Hamm told THR he joined the evening’s festivities as a co-host because of his friendship with Industry Entertainment co-founder and Oceana board president Keith Addis, who once represented Mad Men creator Matt Weiner. Oceana, said Hamm, “is a really incredible organization. They do affect real change.”
The fundraiser also honored National Geographic explorer-in-residence Enric Sala, who has worked with Oceana on creating large marine conservation areas — “the Yellowstones and Serengetis of the sea,” as he put it — such as Chile’s 58,000-square-mile Sala y Gomes Marine Park, which dramatically expanded the country’s protected ocean areas.

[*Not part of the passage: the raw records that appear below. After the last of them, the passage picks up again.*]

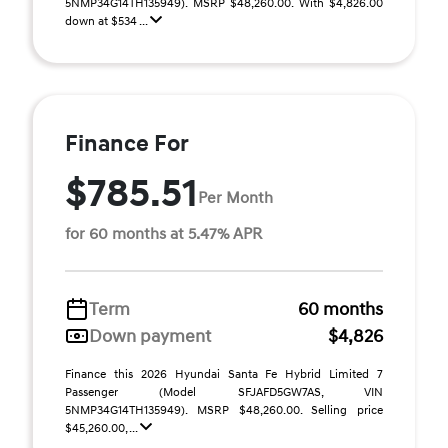
5NMP34G14TH135949). MSRP $48,260.00. With $4,826.00
down at $534 ...
Finance For
$785.51
Per Month
for 60 months at 5.47% APR
Term
60 months
Down payment
$4,826
Finance this 2026 Hyundai Santa Fe Hybrid Limited 7
Passenger (Model SFJAFD5GW7AS, VIN
5NMP34G14TH135949). MSRP $48,260.00. Selling price
$45,260.00, ...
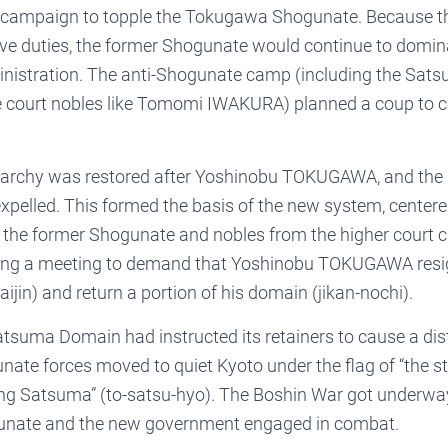
the campaign to topple the Tokugawa Shogunate. Because t
ve duties, the former Shogunate would continue to domina
nistration. The anti-Shogunate camp (including the Sa
ourt nobles like Tomomi IWAKURA) planned a coup to co
rchy was restored after Yoshinobu TOKUGAWA, and the
expelled. This formed the basis of the new system, center
the former Shogunate and nobles from the higher court cl
ring a meeting to demand that Yoshinobu TOKUGAWA resig
aijin) and return a portion of his domain (jikan-nochi).
tsuma Domain had instructed its retainers to cause a dis
nate forces moved to quiet Kyoto under the flag of “the s
g Satsuma” (to-satsu-hyo). The Boshin War got underwa
gunate and the new government engaged in combat.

Of particular concern to Oceana is the tremendous toll that out-of-control fishing is taking on the world’s shark population. Hamm’s co-star January Jones, an official Oceana ambassador, has made saving sharks one of her missions, starring in PSA’s for the group in which she swims with sharks. She told the crowd that her three-year-old son has become just as fascinated with sharks. “His knowledge of sharks is starting to rival mine. He keeps asking how old he has to be to go swimming with sharks with me. He’s very anxious to grow up and maybe swim alongside a whale shark with me in Belize… I haven’t yet told him that by the time he’s old enough there may not be very many left to swim with.” Jones cautioned that an estimated 100 million sharks are killed every year, many only for their fins to make shark fin soup.

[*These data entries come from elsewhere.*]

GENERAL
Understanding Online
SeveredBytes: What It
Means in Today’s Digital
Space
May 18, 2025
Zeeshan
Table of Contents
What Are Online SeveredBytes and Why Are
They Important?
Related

The sold-out event, held at The Strand in Dana Point, Calif., drew 400 guests, including Mad Men stars Kiernan Shipka and Michael Gladis, Oceana board member Sam Waterson, producer Keri Selig (Addis’s wife), actors Aimee Teegarden and Oscar Nunez and Olympic gold medalist Aaron Peirsol, an Oceana ambassador.
Another name, oddly enough, who got attention during the evening was Ambrose Bierce, the American satirist whose active writing years were during the late 1800s and early 1900s. He was quoted twice by Hamm during his speech, though only once correctly. Said Hamm, “A very famous American named Ambrose Bierce is a fellow Midwesterner who also moved out to the Pacific. He wrote over 100 years ago, ‘Ocean as defined is a body of water occupying two-thirds of the world, a world made for man who has no gills.’ ”
Hamm noted that the even though humans don’t have gills, “The oceans delight us and provide us entertainment and they also sustain us and feed us. They’ve taken care of us and it is now time for us to take care of them.”
As for the second Bierce quote? Joked Hamm, “He also said, ‘It’s not the size of the boat, it’s the motion in the ocean.’ … Oh he didn’t say that? He didn’t say that at all? OK. I’m really sorry. Ted Danson told me that he said that and I feel bad about that. He clearly lied to me.”